The fluorescence collection mirror 8 and the fluorescence focusing mirror 10 may be, but are not limited to, a lens, a parabolic mirror, or a spherical mirror;
the sample cell 4 is a cuvette with an optical path of 1mm or 2mm or 10 mm;
an optical chopper 15 whose trigger frequency signal is derived from a femtosecond laser, and whose chopping frequency is set between 20Hz and 1000 Hz;
the detector 13 may be, but is not limited to, a photodiode array or a charge coupled element.
Example 1
Aiming at the time resolution capability of the integrated femtosecond time resolution fluorescence life measuring spectrometer in the performance of measuring the integrated femtosecond time resolution fluorescence life, the integrated femtosecond time resolution fluorescence life signal is measured by adopting 1m mol/L PBBO dye ethanol solution as a test sample. The peak of the absorption spectrum of PBBO is around 320nm, and the fluorescence of PBBO can be excited only when two light pulses of 490nm pumping beam and 800nm detecting beam coincide at the sample in the sample cell in space and time, so that the time-resolved response function of the integrated femtosecond time-resolved fluorescence lifetime measurement spectrometer can be obtained. The instrument response function obtained in this example was fitted using a gaussian function, resulting in a standard deviation of 0.104 picosecond and a full width at half maximum of 0.246 picosecond.
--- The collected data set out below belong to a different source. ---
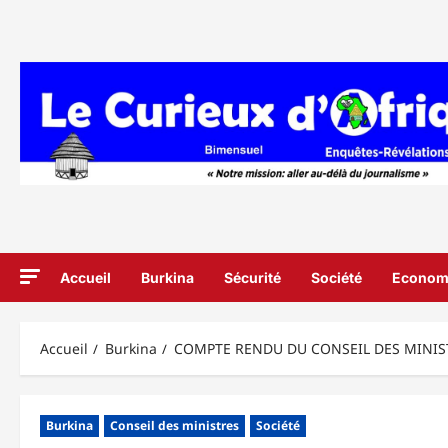
Aller
au
contenu
Accueil
Burkina
Sécurité
Société
Econom
Accueil
Burkina
COMPTE RENDU DU CONSEIL DES MINIS
Burkina
Conseil des ministres
Société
The experimental data is shown in figure 2.
Example 2
Aiming at the investigation of the fluorescence intensity detection limit performance of the integral femtosecond time-resolved fluorescence lifetime measurement spectrometer, 0.1m mol/L ethanol solution of OX750 dye is used as a sample; the pump light is 490nm, 1.5 mW; the detection light is 800nm and 1 mW. The integrated femtosecond time-resolved fluorescence lifetime measurement spectrum of the measurement sample has experimental data shown in figure 3. Wherein the left panel (a) is the evolution of the measured OX750 fluorescence spectrum as a function of delay time; the right panel (b) includes the decay curve of fluorescence intensity with delay time at a single wavelength of 660nm without integration of the OX750 fluorescence peak (filled boxes), and the decay curve of integrated fluorescence intensity with delay time obtained after integration of the OX750 fluorescence peak (empty boxes). It can be seen that the noise of the curve after integration is significantly less than before integration. This is a curve showing the generation of OX750 fluorescence signal.